Tuesday, 25 April 2023

Mulling, yet again!

A couple of days back, I was asked if I sought a partner. I gave a vague answer because it's been ages since I thought about it at all. Two years back, the answer would have been a resounding yes. Not today though. I grew up with a dream to share myself with a like-minded individual who would understand me, support my dreams and be there unconditionally by my side. And vice versa. It never happened. Perhaps, I was too quirky for everyone. Men get smitten with my eccentricity; eventually it begins intimidating them. They then try changing me. Trust me, I have tried to help them in that quest too but you cannot draw a whole ocean into a 2 mL syringe, right? We would fail in the exercise and part ways. I got exhausted. Then came self-acceptance and self-love. And I stopped needing people exclusively. What would an additional person contribute to? I have everything I need including my nine hours of sleep, a happy heart and a calm mind.

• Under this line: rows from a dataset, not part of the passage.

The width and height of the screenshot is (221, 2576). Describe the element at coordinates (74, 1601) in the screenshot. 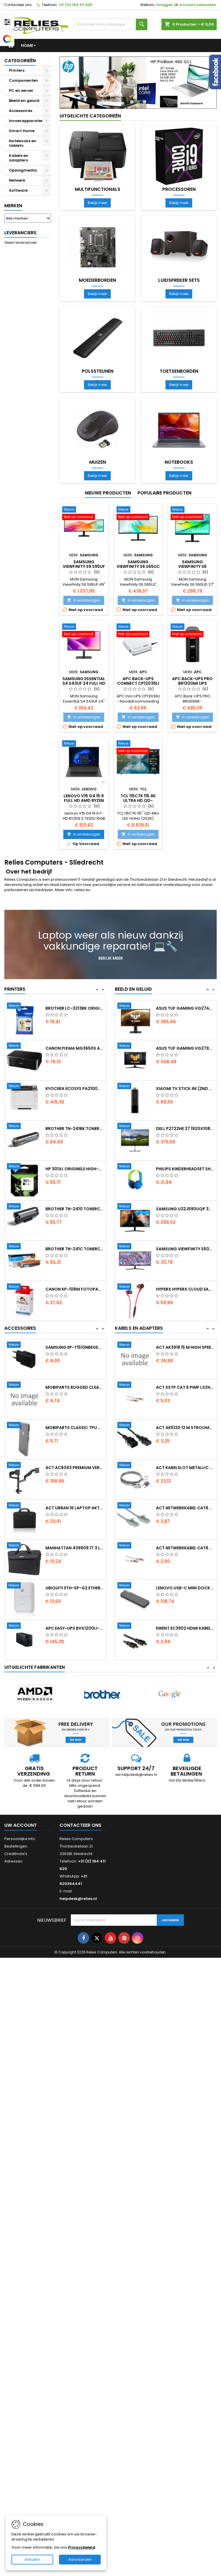 I see `Manhattan 439909 17.3 Laptop Documententas...` at that location.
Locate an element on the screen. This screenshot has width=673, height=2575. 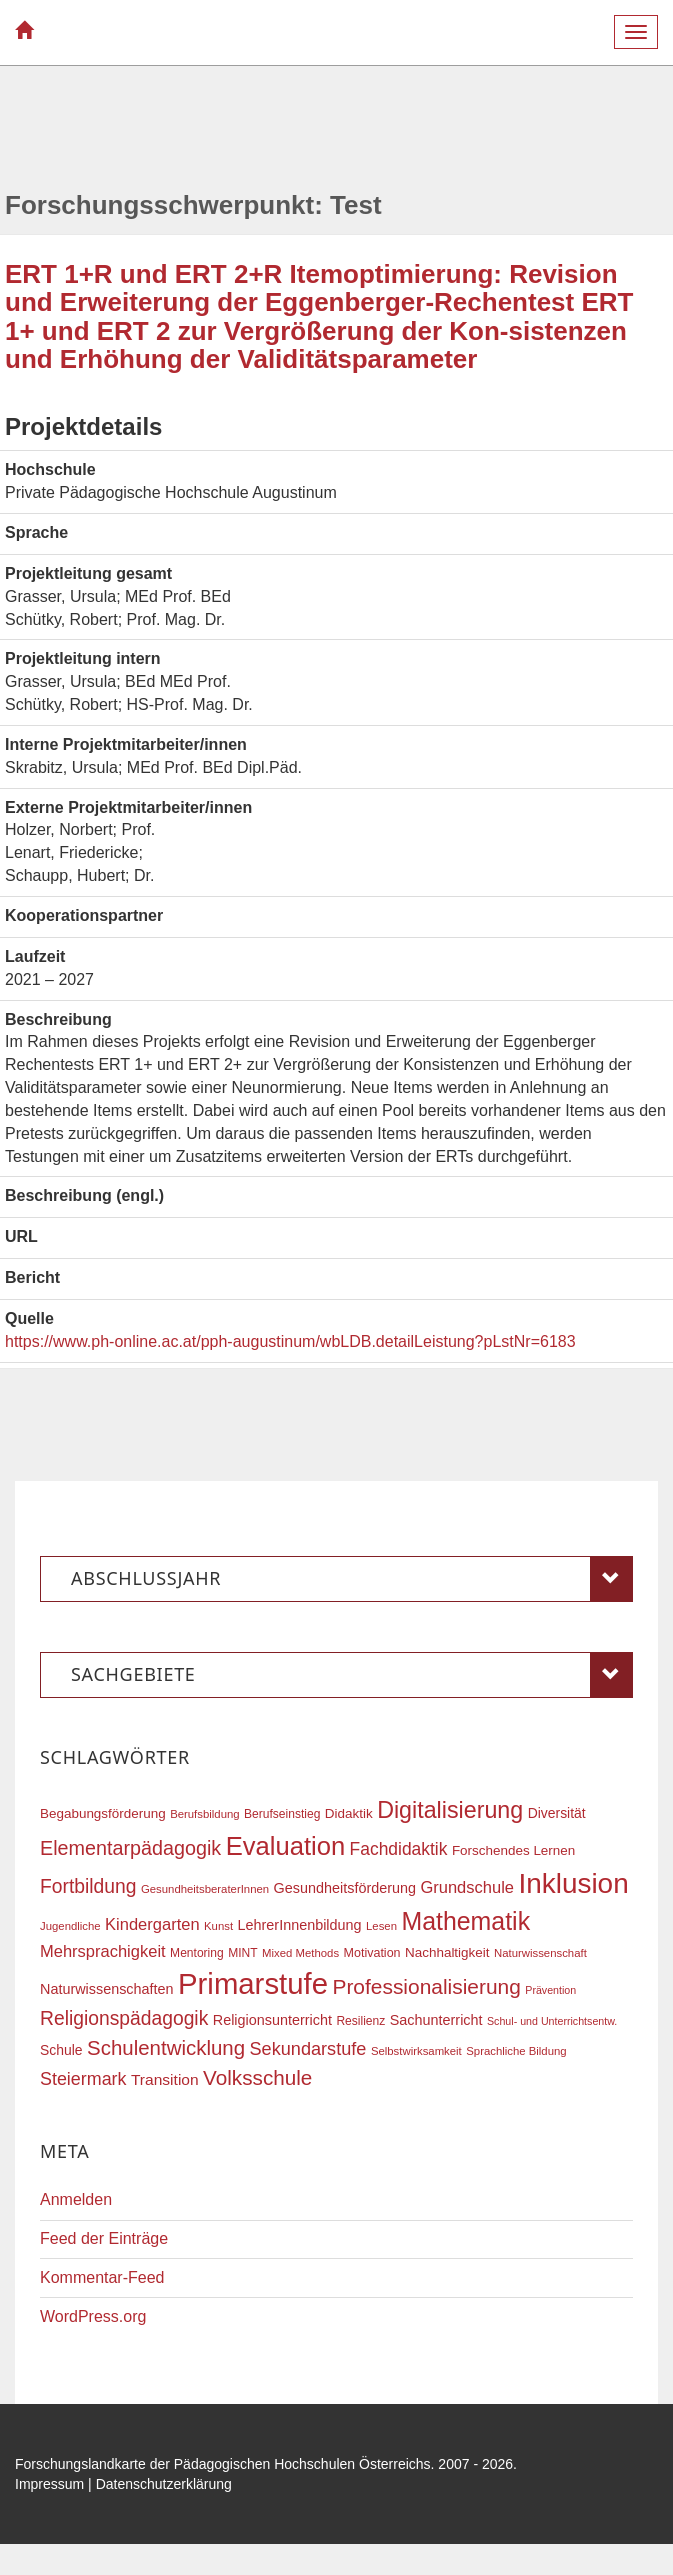 Gesundheitsförderung [Gesundheitsförderung (22 Einträge)] is located at coordinates (345, 1888).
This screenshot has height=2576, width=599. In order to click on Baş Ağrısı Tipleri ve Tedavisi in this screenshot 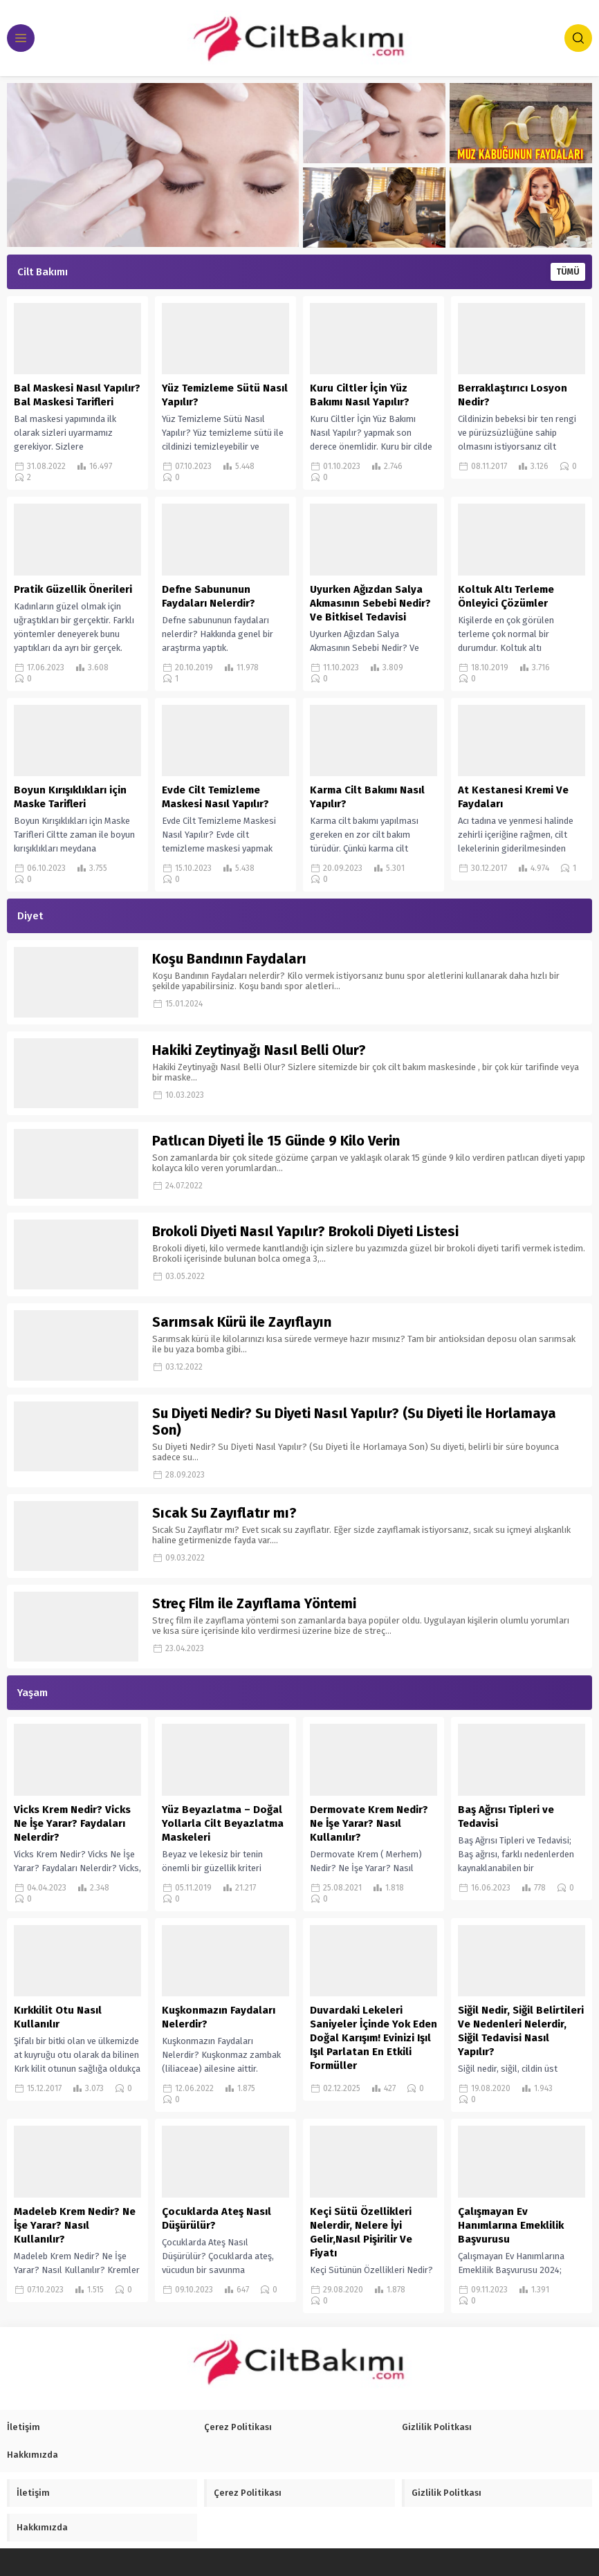 , I will do `click(506, 1816)`. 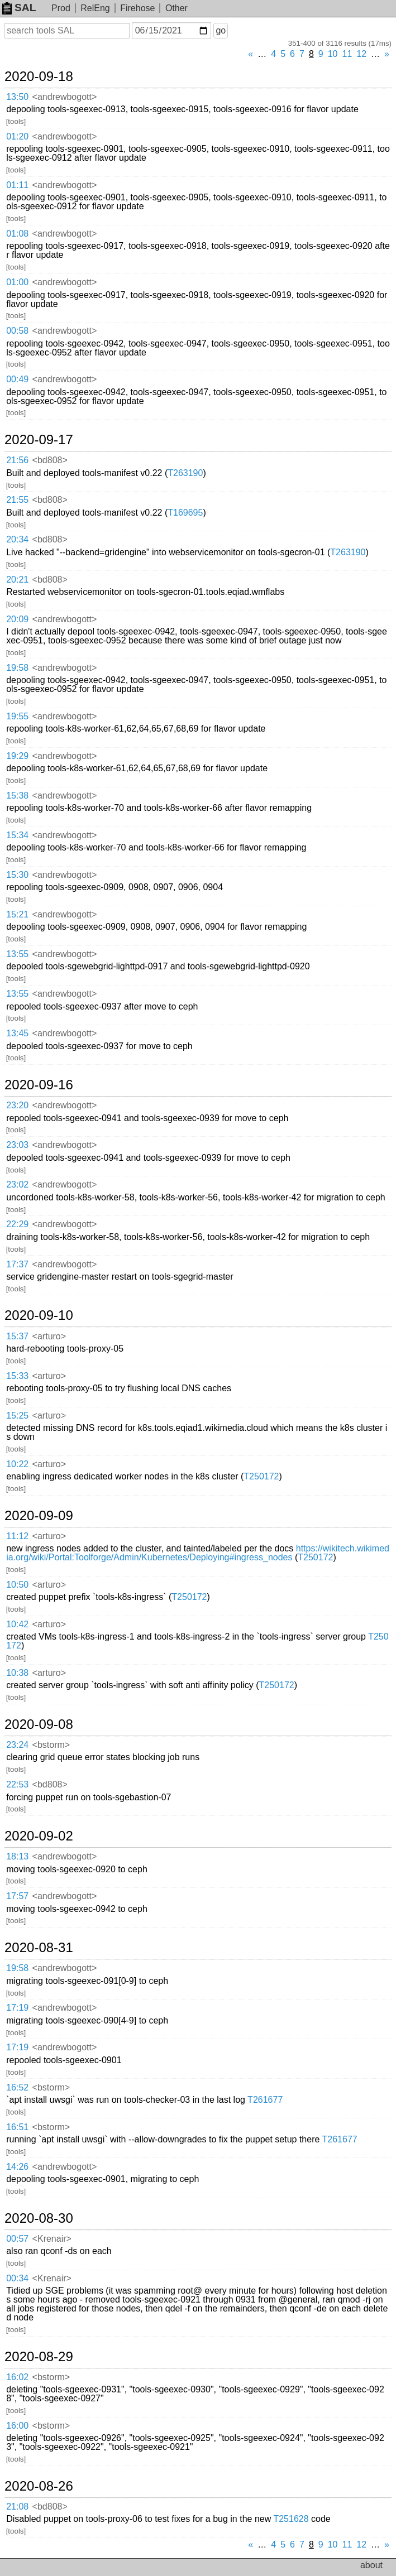 Image resolution: width=396 pixels, height=2576 pixels. What do you see at coordinates (17, 2377) in the screenshot?
I see `16:02` at bounding box center [17, 2377].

If we try looking for more, there is no end to it. I know some people, who even if I don't stay in touch with on a daily basis will drop everything and be by my side when needed. I would do the same for them. My space is absolutely sacred. I'm not sure if there is an individual who can treat me as good as I treat myself; getting treated better is way too far-fetched. I cannot go through more of emotional trauma as healing from it wastes a lot of tears and time. This is a state of equilibrium. It's going to take a lot for anyone to touch it. I have a plan for myself till the end of life and that doesn't involve a partner for sure.